The logic was that the bigger the house, the more windows it would have, and having more windows became a symbol of prosperity, hence the tax. This led many people to simply brick up their windows to pay less tax, or no tax at all.

What is the point of this story? There are three things that make a government a government: the right to use legal force, the right to create money out of thin air, and the right to tax. And when a government wants money, it taxes anything and everything. So the removal of indexation benefits should come as no surprise.

In 2018-19, before the pandemic struck, total expenditure by the central and state governments was 26.7% of gross domestic product (GDP). In 2020-21, it rose to 32% and in 2023-24, it was 30.6%.

With the private sector of the economy struggling, governments have had to spend more. In fact, as the Economic Survey 2022-23 points out, more than 300 direct benefit transfer programmes are run by the central government and more than 2,000 by state governments.

While politicians may not admit it publicly, they know that a large segment of the population is struggling with the aftermath of the pandemic. Through such schemes, they have tried to do the right thing and also tried to address that important vote bank.

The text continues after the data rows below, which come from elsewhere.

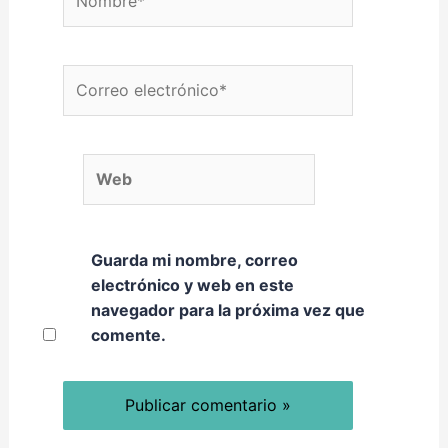
Correo electrónico*
Web
Guarda mi nombre, correo
electrónico y web en este
navegador para la próxima vez que
comente.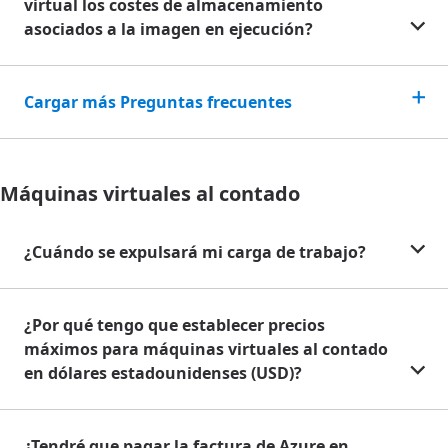
virtual los costes de almacenamiento
asociados a la imagen en ejecución?
Cargar más Preguntas frecuentes
Máquinas virtuales al contado
¿Cuándo se expulsará mi carga de trabajo?
¿Por qué tengo que establecer precios
máximos para máquinas virtuales al contado
en dólares estadounidenses (USD)?
¿Tendré que pagar la factura de Azure en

Moreover, technology has greatly improved the delivery of such programs. As Raghuram G. Rajan and Rohit Lamba write in Breaking the Mould: Reimagining India’s Economic Future: “Ironically, as technological advances have improved the delivery of targeted benefits… the top brass in the state or national capital can now identify with the delivery of specific benefits, such as cash transfers, toilets, foodgrains, gas cylinders, or educational loans, and build a direct personal relationship with the voter.” And all this costs money. A lot of money.

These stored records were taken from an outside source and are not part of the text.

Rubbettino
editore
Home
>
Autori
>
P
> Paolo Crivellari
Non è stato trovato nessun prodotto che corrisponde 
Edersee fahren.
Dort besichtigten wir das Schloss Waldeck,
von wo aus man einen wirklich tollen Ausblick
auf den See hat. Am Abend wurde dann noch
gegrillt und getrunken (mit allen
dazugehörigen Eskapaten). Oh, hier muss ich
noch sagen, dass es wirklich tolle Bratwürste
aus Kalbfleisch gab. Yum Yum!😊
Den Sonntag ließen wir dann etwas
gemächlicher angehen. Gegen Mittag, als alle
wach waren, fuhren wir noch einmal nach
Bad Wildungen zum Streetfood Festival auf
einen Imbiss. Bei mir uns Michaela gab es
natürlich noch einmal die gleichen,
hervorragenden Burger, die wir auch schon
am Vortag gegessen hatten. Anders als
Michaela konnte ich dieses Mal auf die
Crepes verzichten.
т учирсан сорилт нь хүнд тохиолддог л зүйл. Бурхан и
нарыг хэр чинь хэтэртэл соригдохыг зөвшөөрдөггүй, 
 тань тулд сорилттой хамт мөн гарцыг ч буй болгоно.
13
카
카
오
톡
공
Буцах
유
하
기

Total spending by central and state governments has increased over the years. In addition, there is pressure to reduce the overall government debt. And given that the central government shares a significant portion of the taxes it collects with state governments, there is enormous pressure on it to collect more tax money overall.

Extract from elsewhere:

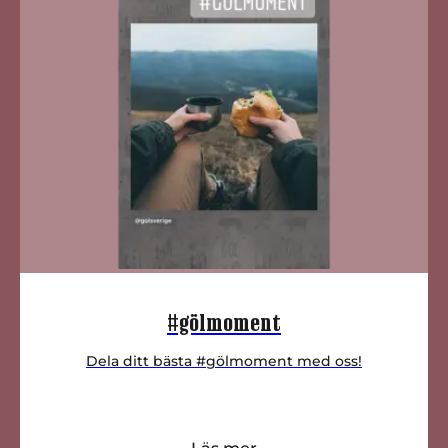
#gölmoment
Dela ditt bästa #gölmoment med oss!
Läs mer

It didn’t help that the central government cut the corporate income tax rate in September 2019 in the hope that it would encourage companies to invest more. In 2018-19, corporate tax collection amounted to 3.5% of GDP.

It was 3.1% of GDP in 2023-24, despite higher corporate profits. It is expected to be 3.1% even in 2024-25. Now, such a narrative-driven government cannot reverse this move, given the uncomfortable questions that would arise.

Hence, among other things, the government will have to try to collect higher taxes on income. In 2018-19, this amounted to 2.4% of GDP, rising to 3.5% in 2023-24 and is expected to rise further to 3.6% in 2024-25. Taxing capital gains at higher rates will help improve tax collection.

So we’re left with the wealthy trying to pass themselves off as middle class and getting mad about the removal of indexation benefits. The joke has always been on them because someone has to pay the government bills. They just might finally understand.